Aboriginal Legal Service
The Aboriginal Legal Service had its origins in the police harassment of Aborigines living in Redfern in the late 1960s. Tired of what they saw to be a campaign of victimisation and intimidation, a group of young activists including Paul Coe, Isobel Coe, Gary Williams, Gary Foley and Tony Coorey instituted a surveillance operation against the local police force.
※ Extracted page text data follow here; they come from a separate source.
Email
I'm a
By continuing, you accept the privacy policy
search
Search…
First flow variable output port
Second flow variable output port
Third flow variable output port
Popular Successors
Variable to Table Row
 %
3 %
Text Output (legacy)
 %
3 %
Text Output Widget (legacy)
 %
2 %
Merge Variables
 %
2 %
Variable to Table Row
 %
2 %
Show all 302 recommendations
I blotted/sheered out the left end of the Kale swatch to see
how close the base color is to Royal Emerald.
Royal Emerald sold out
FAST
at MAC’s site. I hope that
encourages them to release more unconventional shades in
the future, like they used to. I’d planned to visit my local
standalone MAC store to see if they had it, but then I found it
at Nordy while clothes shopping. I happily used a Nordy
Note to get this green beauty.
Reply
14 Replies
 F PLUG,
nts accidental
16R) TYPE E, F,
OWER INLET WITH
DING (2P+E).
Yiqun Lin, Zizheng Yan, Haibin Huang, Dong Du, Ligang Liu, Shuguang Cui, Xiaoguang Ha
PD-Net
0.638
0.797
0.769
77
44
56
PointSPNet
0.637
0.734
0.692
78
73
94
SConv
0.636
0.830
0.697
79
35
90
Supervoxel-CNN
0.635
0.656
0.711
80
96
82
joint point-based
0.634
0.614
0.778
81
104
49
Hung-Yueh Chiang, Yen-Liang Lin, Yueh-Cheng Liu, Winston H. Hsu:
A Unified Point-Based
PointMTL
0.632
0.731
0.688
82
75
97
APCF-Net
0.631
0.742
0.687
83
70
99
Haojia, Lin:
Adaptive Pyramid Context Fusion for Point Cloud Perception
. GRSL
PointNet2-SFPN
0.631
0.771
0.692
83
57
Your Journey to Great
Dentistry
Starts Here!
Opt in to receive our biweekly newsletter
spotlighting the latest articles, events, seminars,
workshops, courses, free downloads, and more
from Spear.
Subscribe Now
After trailing police and making notes on their behaviour towards the local Aboriginal community, this group had soon amassed a vast amount of incriminating evidence. The notes they had made were enough to persuade Hal Wootten, Dean of Law at the University of New South Wales, to assist them in setting up their own shopfront Aboriginal Legal Service of New South Wales. This organisation, established in October 1970, was the first in that state to be conceived, established and controlled by Aborigines since the Aborigines' Progressive Association in 1937.
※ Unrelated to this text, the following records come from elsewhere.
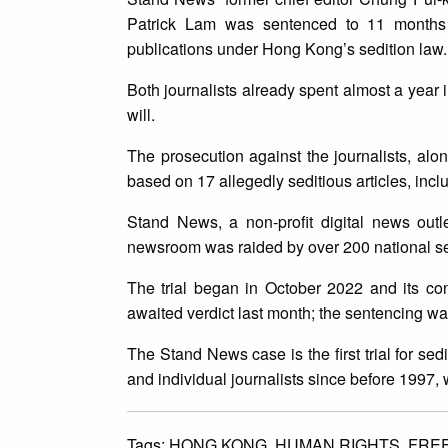
Patrick Lam was sentenced to 11 months a
publications under Hong Kong’s sedition law
Both journalists already spent almost a year 
will.
The prosecution against the journalists, a
based on 17 allegedly seditious articles, incl
Stand News, a non-profit digital news outl
newsroom was raided by over 200 national sec
The trial began in October 2022 and its co
awaited verdict last month; the sentencing wa
The Stand News case is the first trial for sed
and individual journalists since before 199
Tags:
HONG KONG,
HUMAN RIGHTS,
FRE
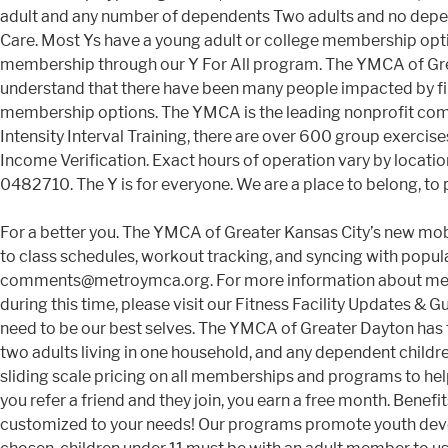
adult and any number of dependents Two adults and no de
Care. Most Ys have a young adult or college membership option
membership through our Y For All program. The YMCA of Grea
understand that there have been many people impacted by fi
membership options. The YMCA is the leading nonprofit com
Intensity Interval Training, there are over 600 group exerc
Income Verification. Exact hours of operation vary by location
0482710. The Y is for everyone. We are a place to belong, to pl
For a better you. The YMCA of Greater Kansas City’s new mobile app helps you get the most out of your Y membership by providing great features like mobile phone check-in, access to class schedules, workout tracking, and syncing with popular tracking devices and apps like FitBit and MyFitnessPal. A. Stop into any location to join, or email us at comments@metroymca.org. For more information about membership at the YMCA… Ways to Save. For information regarding current offerings, facility hours, and safety guidelines during this time, please visit our Fitness Facility Updates & Guidelines page. Please bring your college ID. After more than 100 years of serving our community, the Y knows what we need to be our best selves. The YMCA of Greater Dayton has three categories of membership: Family - A family is defined - solely for the purpose of classifying Y membership - as any two adults living in one household, and any dependent children up to age 18 residing at the same address and dependent children enrolled full-time in … Membership for All We offer sliding scale pricing on all memberships and programs to help you on your path to wellness. Choose from over 90 classes weekly, all included in your membership. Find Your Y. When you refer a friend and they join, you earn a free month. Benefits of Membership. Adult: Individual ages 21-64 Monthly Rate: $50.00 Joining Fee: $50.00. Membership options customized to your needs! Our programs promote youth development, healthy living, and social responsibility. Access to your gym 365 days a year. Regardless of which membership is chosen, children under 11 must be with an adult member to use the facility. Learn more. Membership Category Monthly Rate; 1 Adult Family: Family Membership Categories Includes at no additional cost - all dependent children up to age 26 year. We also understand the burdens of hardship. Type Description 2021 Monthly Rate Household 2 Adults and their dependents $75.50 Adult Age 18+ $49.00 1 Adult Household 1 Adult and their dependents $59.50 Senior Age 65+ Explore the many benefits of YMCA membership. State- of- the- Art Fitness Centers Includes strength and cardio equipment, stretching areas, free weights and weight room. The Branch Executive will investigate all reported incidents. If you are a college student, you will need to join the YMCA where your usage is 50% or greater. Invite someone you care about to join you in your commitment to wellbeing. Children under the age of 8 must be in a staff supervised area, in a program or actively engaged in an activity with a parent. The YMCA reserves the right to change membership fees with a 30-day written notice to members. Due to COVID-19, YMCA memberships look a little different at this time. With a shared commitment to nurturing the potential of kids, improving health and well-being, and giving back and supporting our neighbors, your membership gives you and your community the opportunity to learn, grow and thrive. As of July 15, 2020, members have the choice between Economy, General, and Health Plus memberships. Explore our membership offerings below and begin your journey to a healthier lifestyle today. All still and video photography taken by YMCA staff or agents for the expressed purpose of marketing the YMCA, its programs, or membership is property of the YMCA. We need to know what you will be cal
The success of the New South Wales ALS soon inspired other Indigenous Australians to tackle their own community policing and legal problems. The South Australian Aboriginal Legal Rights Movement was established in November 1971. In Victoria, activists from the Aborigines' Advancement League helped to establish the Victorian Legal Service in June 1972 with assistance from law academics at Monash University. This replaced the ad hoc representation that the Aborigines' Advancement League had often arranged for local Aboriginal people appearing before court. Queensland and Western Australia also established voluntary services in 1972, and there was an Aboriginal Legal Service in every State and Territory by 1974. Although the legal services have worked closely with sympathetic white professionals, they were founded upon the principle of Indigenous self-determination and, by extension, as part of a continuing resistance to dispossession.